Treating Corns Wrong Could Lead to Serious Problems
Deidre writes: I tried to get rid of two corns, one on each of my second toes. First, by using a drugstore corn remover medication and then with a tca peel. Now both my toes are extremely darker than all the other toes (my toes look burnt) and the corns are still there. I now wear better shoes and i scrub it everyday, but nothing.
Dr. Nirenberg replies:
A corn on our toe or between our toes can be very painful, and can interfere with our ability to walk normally. However, corn remover products are not always the best solution and may, in fact, prove harmful.
When a corns forms on our toe it is usually the result of an abnormality or misalignment of the bones inside the toe. The bone under the area of the corn may be abnormal and may have a spur or some other kind of growth, or the toe itself may be bending (contracting) and you may have a mallet toe or hammertoe deformity. A deformity of the toe or misalignment of the bones causes pressure on the skin from within and rather than the skin breaking open, it toughens and forms the corn (to protect it). A hammertoe (or mallet toe) is the number one cause of corns on the toes. Often patients may have several hammertoes, but not all of them will have a corn.
Corns can also form in response to pressure from outside our foot, such as when a tight-fitting shoe rubs on the toe. Again, the skin will toughen and the corn will protect the skin from the opening.

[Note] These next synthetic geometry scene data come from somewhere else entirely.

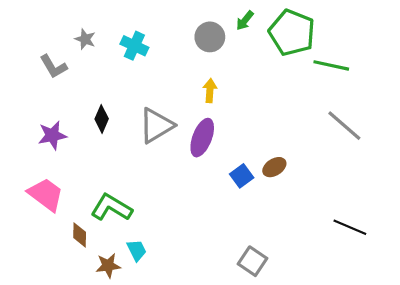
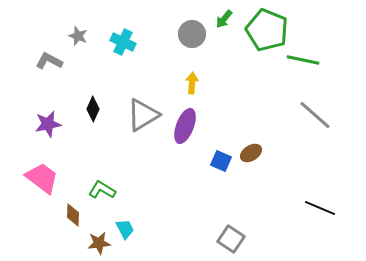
gray L-shape: (53, 66) -> (49, 61), turned 148
blue square: (242, 176) -> (221, 161), turned -30
green L-shape: (111, 208) -> (102, 190), size x0.7

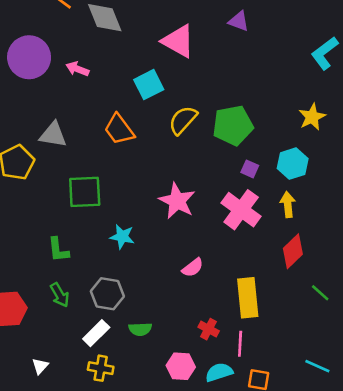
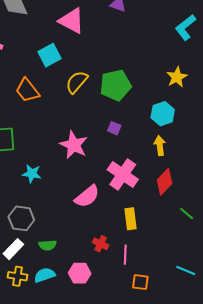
purple square: (250, 169) -> (114, 128), moved
pink cross: (241, 210) -> (123, 174), moved
pink semicircle: (193, 268) -> (87, 196), size x1.5
yellow rectangle: (248, 298) -> (130, 219), size x0.7
cyan semicircle: (219, 372) -> (45, 275), moved

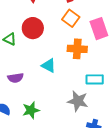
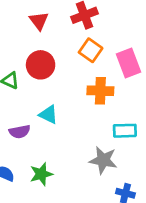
cyan triangle: (49, 66) -> (48, 115), moved

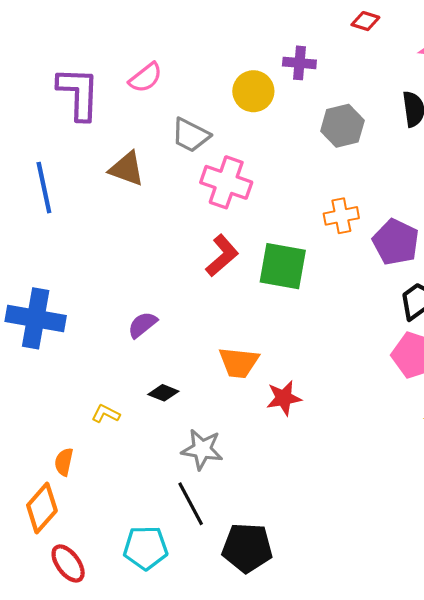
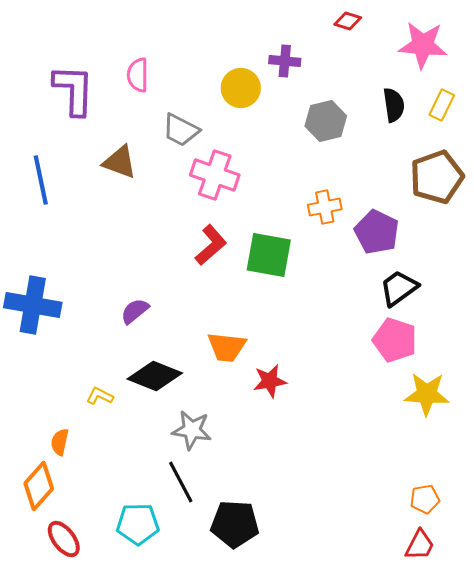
pink semicircle: (146, 78) -> (138, 75), turned 128
black diamond: (163, 393) -> (155, 376), size x1.8

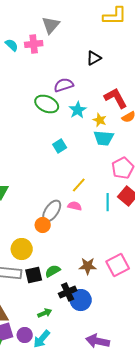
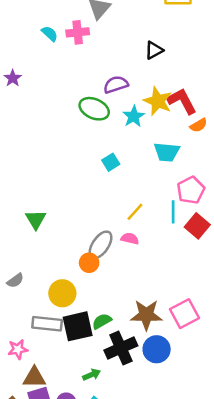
yellow star: (100, 120) -> (158, 101), moved, size x1.6
cyan line: (108, 202) -> (173, 212), moved
brown star: (88, 266) -> (146, 315), size x1.4
black square: (34, 275) -> (78, 326), size x1.4
black cross: (68, 292) -> (121, 348), size x1.4
blue circle: (81, 300) -> (157, 349), moved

Many drugstore remedies for corns use a medicated solution to soften and remove the corn. These “medications” are usually an acid that burns away the corn. Putting acid on a corn (or burning the corn) will make the corn look burnt, as you describe. The problem is, if you use too much acid it can burn through the skin. In my podiatry practice, I have even seen patients put on so much acid that it burned to bone and/or caused infection or gangrene. Some patients have needed the toe amputated. Essentially, the acid does not stop after destroying the corn and goes through the good tissue, resulting in gangrene or infection in the toe or worse, the bone.

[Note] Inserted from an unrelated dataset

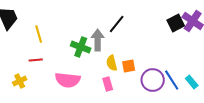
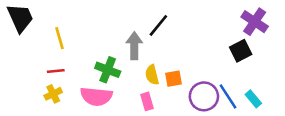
black square: (176, 23) -> (241, 51), moved
green cross: (81, 47) -> (108, 70), moved
yellow cross: (20, 81) -> (53, 94), moved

The other problem with using these remedies is that the patient is not addressing the corn’s cause: the bone. At best, the acid is briefly alleviating the corn. Without addressing the bone beneath the corn, the corn is likely to return. For all these reasons, I advise patients never to use drugstore medications for corns.
Whether your corns are due to hammertoes, mallet toes, spurs or other bone problems, you do not have to live with them.
The best treatment for corns is to pad them with moleskin, wear loose fitting shoes and have a good podiatrist examine your foot. The podiatrist will take an x-ray and you will immediately see how the bone is causing the painful corn or corns. From there, the doctor will explain the treatment options for the corn.